▸ Page-level text extractions
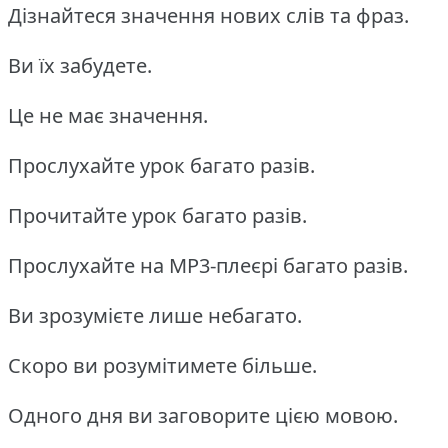
Дізнайтеся значення нових слів та фраз.
Ви їх забудете.
Це не має значення.
Прослухайте урок багато разів.
Прочитайте урок багато разів.
Прослухайте на MP3-плеєрі багато разів.
Ви зрозумієте лише небагато.
Скоро ви розумітимете більше.
Одного дня ви заговорите цією мовою.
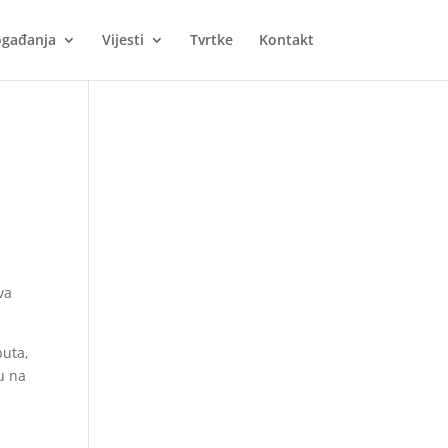
gađanja
Vijesti
Tvrtke
Kontakt
va
puta,
u na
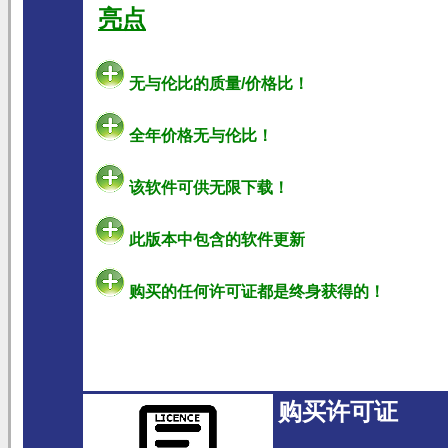
亮点
无与伦比的质量/价格比！
全年价格无与伦比！
该软件可供无限下载！
此版本中包含的软件更新
购买的任何许可证都是终身获得的！
购买许可证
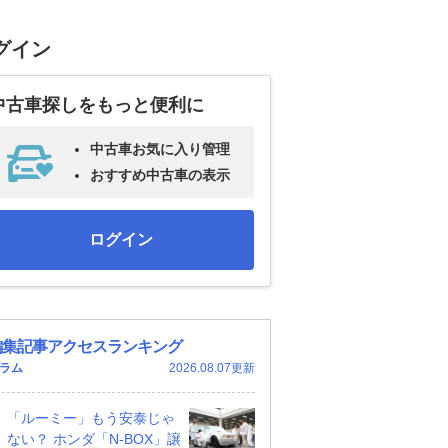
グイン
中古車探しをもっと便利に
中古車お気に入り管理
おすすめ中古車の表示
ログイン
編集記事アクセスランキング
ラム
2026.08.07更新
「ルーミー」もう安泰じゃ
ない？ ホンダ「N-BOX」譲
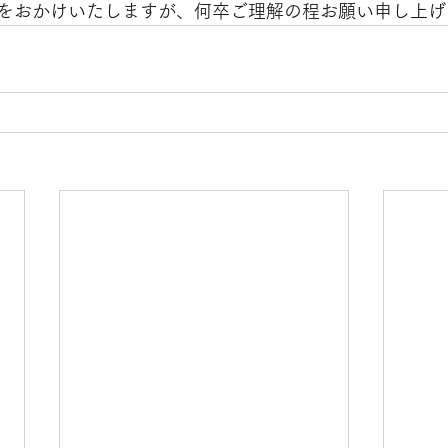
をおかけいたしますが、何卒ご理解の程お願い申し上げ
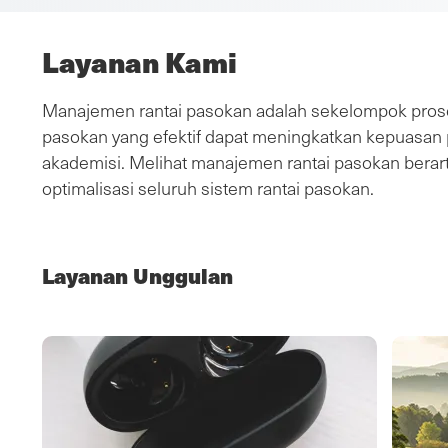
roti
Layanan Kami
Manajemen rantai pasokan adalah sekelompok prose
pasokan yang efektif dapat meningkatkan kepuasan pe
akademisi. Melihat manajemen rantai pasokan berart
optimalisasi seluruh sistem rantai pasokan.
Layanan Unggulan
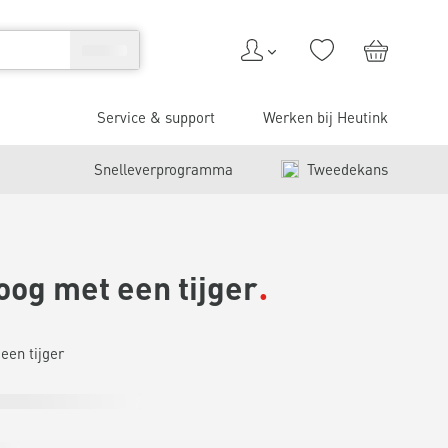
Service & support
Werken bij Heutink
Snelleverprogramma
Tweedekans
oog met een tijger
een tijger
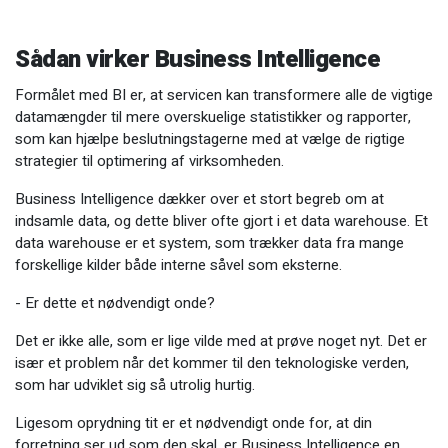
Sådan virker Business Intelligence
Formålet med BI er, at servicen kan transformere alle de vigtige
datamængder til mere overskuelige statistikker og rapporter,
som kan hjælpe beslutningstagerne med at vælge de rigtige
strategier til optimering af virksomheden.
Business Intelligence dækker over et stort begreb om at
indsamle data, og dette bliver ofte gjort i et data warehouse. Et
data warehouse er et system, som trækker data fra mange
forskellige kilder både interne såvel som eksterne.
- Er dette et nødvendigt onde?
Det er ikke alle, som er lige vilde med at prøve noget nyt. Det er
især et problem når det kommer til den teknologiske verden,
som har udviklet sig så utrolig hurtig.
Ligesom oprydning tit er et nødvendigt onde for, at din
forretning ser ud som den skal, er Business Intelligence en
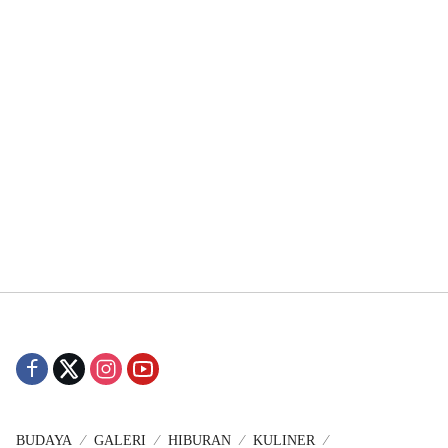
BUDAYA
GALERI
HIBURAN
KULINER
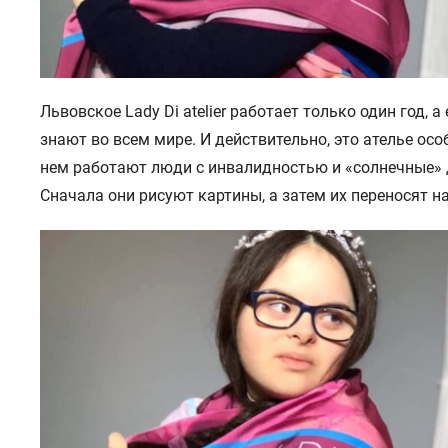
Львовское Lady Di atelier работает только один год, а
знают во всем мире. И действительно, это ателье осо
нем работают люди с инвалидностью и «солнечные» 
Сначала они рисуют картины, а затем их переносят на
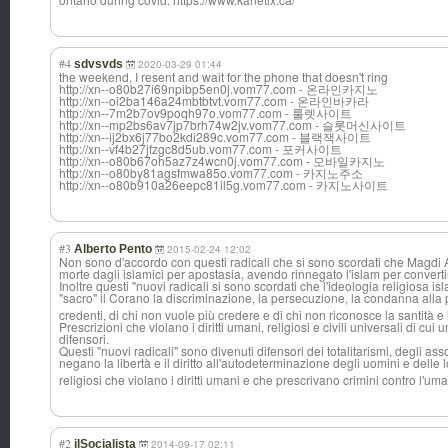
#4
sdvsvds
2020-03-29 01:44
the weekend, I resent and wait for the phone that doesn't ring
http://xn--o80b27i69npibp5en0j.vom77.com - 온라인카지노
http://xn--oi2ba146a24mbtbtvt.vom77.com - 온라인바카라
http://xn--7m2b7ov9poqh97o.vom77.com - 룰렛사이트
http://xn--mp2bs6av7jp7brh74w2jv.vom77.com - 슬롯머신사이트
http://xn--ij2bx6j77bo2kdi289c.vom77.com - 블랙잭사이트
http://xn--vf4b27jfzgc8d5ub.vom77.com - 포커사이트
http://xn--o80b67oh5az7z4wcn0j.vom77.com - 모바일카지노
http://xn--o80by81agsfmwa85o.vom77.com - 카지노주소
http://xn--o80b910a26eepc81il5g.vom77.com - 카지노사이트
#3
Alberto Pento
2015-02-24 12:02
Non sono d'accordo con questi radicali che si sono scordati che Magdi 
morte dagli islamici per apostasia, avendo rinnegato l'islam per convertir
Inoltre questi "nuovi radicali si sono scordati che l'ideologia religiosa i
"sacro" il Corano la discriminazione
, la persecuzione, la condanna alla 
credenti, di chi non vuole più credere e di chi non riconosce la santità e
Prescrizioni che violano i diritti umani, religiosi e civili universali di cui
difensori.
Questi "nuovi radicali" sono divenuti difensori dei totalitarismi, degli ass
negano la libertà e il diritto all'autodetermi
nazione degli uomini e delle 
religiosi che violano i diritti umani e che prescrivano crimini contro l'uma
#2
ilSocialista
2014-09-17 02:11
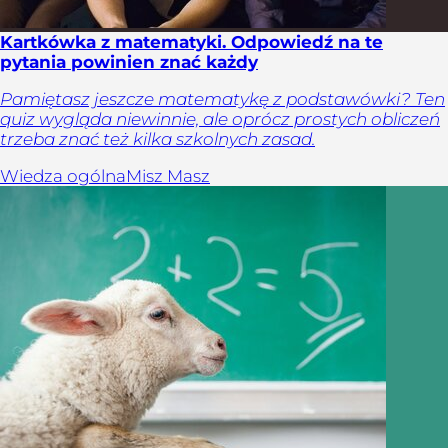
Kartkówka z matematyki. Odpowiedź na te
pytania powinien znać każdy
Pamiętasz jeszcze matematykę z podstawówki? Ten
quiz wygląda niewinnie, ale oprócz prostych obliczeń
trzeba znać też kilka szkolnych zasad.
Wiedza ogólna
Misz Masz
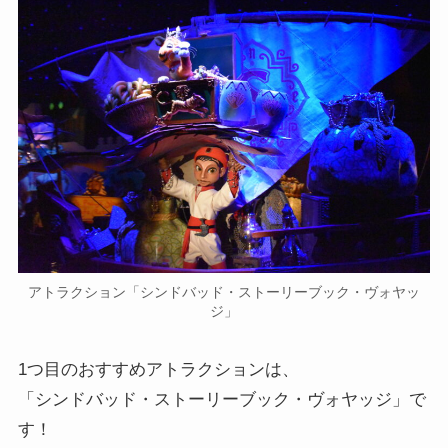
アトラクション「シンドバッド・ストーリーブック・ヴォヤッ
ジ」
1つ目のおすすめアトラクションは、
「シンドバッド・ストーリーブック・ヴォヤッジ」で
す！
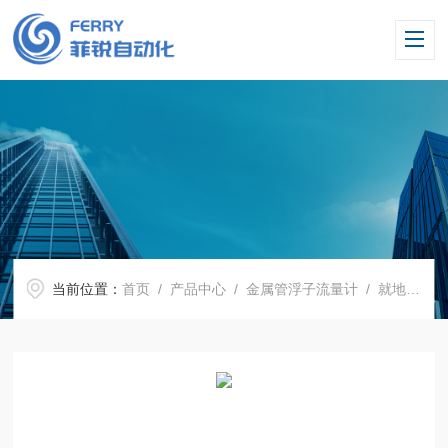
当前位置：
首页
/
产品中心
/
金属管浮子流量计
/
就地指针金属管浮子流量计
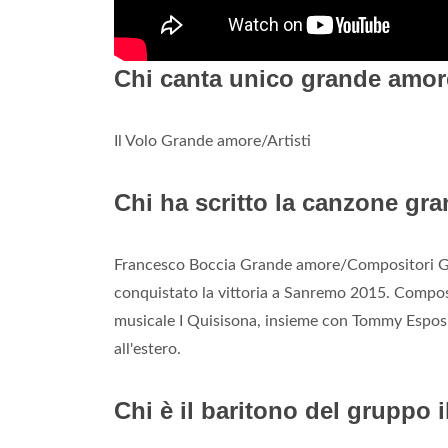
Chi canta unico grande amo
Il Volo Grande amore/Artisti
Chi ha scritto la canzone gr
Francesco Boccia Grande amore/Compositori Gra
conquistato la vittoria a Sanremo 2015. Compo
musicale I Quisisona, insieme con Tommy Esposito
all'estero.
Chi è il baritono del gruppo i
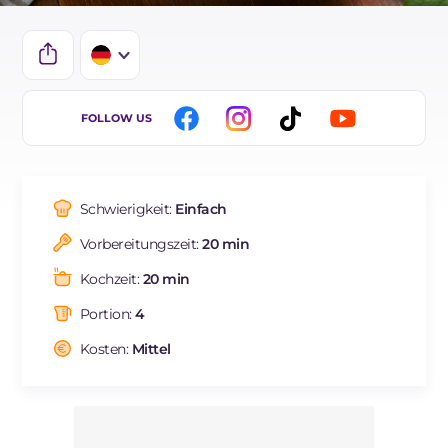
IT
FOLLOW US
FR
BR
Schwierigkeit:
Einfach
ES
Vorbereitungszeit:
20 min
NL
Kochzeit:
20 min
Portion:
4
Kosten:
Mittel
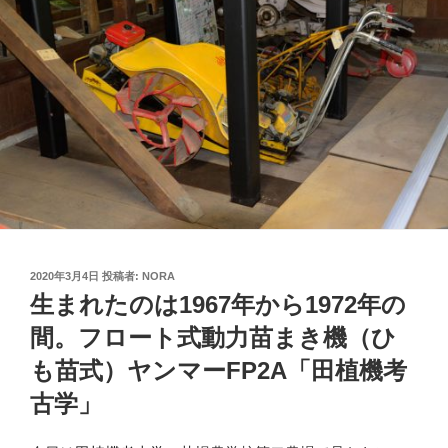
投
2020年3月4日
投稿者:
NORA
稿
生まれたのは1967年から1972年の
日:
間。フロート式動力苗まき機（ひ
も苗式）ヤンマーFP2A「田植機考
古学」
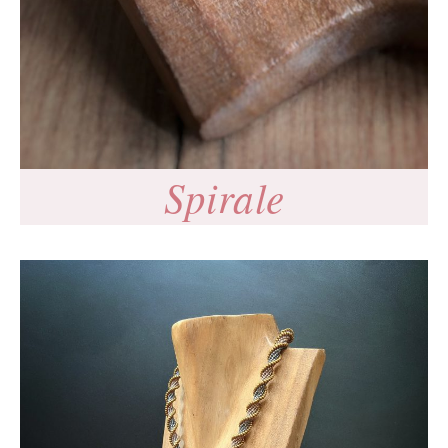
Spirale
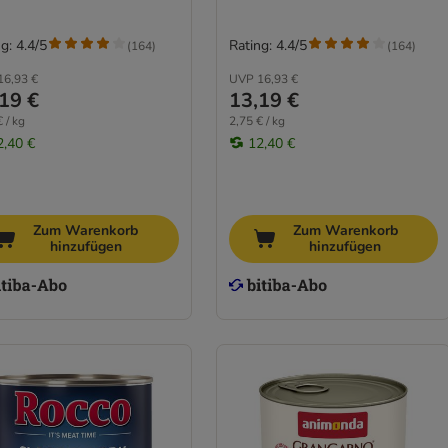
g: 4.4/5
Rating: 4.4/5
(
164
)
(
164
)
16,93 €
UVP
16,93 €
19 €
13,19 €
 / kg
2,75 € / kg
2,40 €
12,40 €
Zum Warenkorb
Zum Warenkorb
hinzufügen
hinzufügen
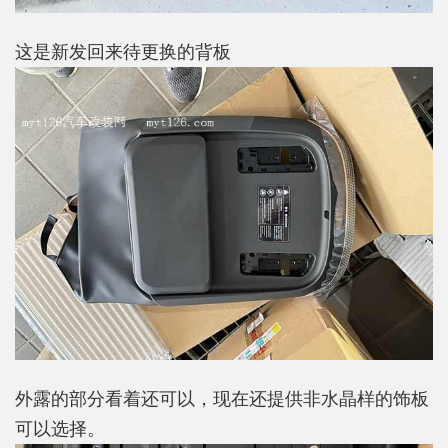
这是新发回来待更换的背板
外露的部分看着还可以，现在还提供非水晶样的饰板
可以选择。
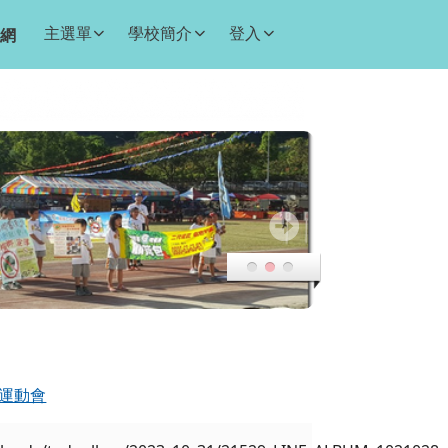
主選單
學校簡介
登入
網
合運動會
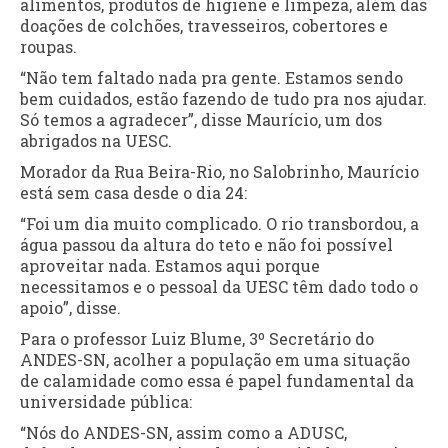
alimentos, produtos de higiene e limpeza, além das
doações de colchões, travesseiros, cobertores e
roupas.
“Não tem faltado nada pra gente. Estamos sendo
bem cuidados, estão fazendo de tudo pra nos ajudar.
Só temos a agradecer”, disse Maurício, um dos
abrigados na UESC.
Morador da Rua Beira-Rio, no Salobrinho, Maurício
está sem casa desde o dia 24:
“Foi um dia muito complicado. O rio transbordou, a
água passou da altura do teto e não foi possível
aproveitar nada. Estamos aqui porque
necessitamos e o pessoal da UESC têm dado todo o
apoio”, disse.
Para o professor Luiz Blume, 3º Secretário do
ANDES-SN, acolher a população em uma situação
de calamidade como essa é papel fundamental da
universidade pública:
“Nós do ANDES-SN, assim como a ADUSC,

▸ What this task involves
Give back, exactly as written, the stretch from the line with "http://xn--7m2b7ov9poqh97o.vom77.com - 룰렛사이트" through the line with "http://xn--o80b67oh5az7z4wcn0j.vom77.com - 모바일카지노", and no other lines from the records above.

▸ Task solution
http://xn--7m2b7ov9poqh97o.vom77.com - 룰렛사이트
http://xn--mp2bs6av7jp7brh74w2jv.vom77.com - 슬롯머신사이트
http://xn--ij2bx6j77bo2kdi289c.vom77.com - 블랙잭사이트
http://xn--vf4b27jfzgc8d5ub.vom77.com - 포커사이트
http://xn--o80b67oh5az7z4wcn0j.vom77.com - 모바일카지노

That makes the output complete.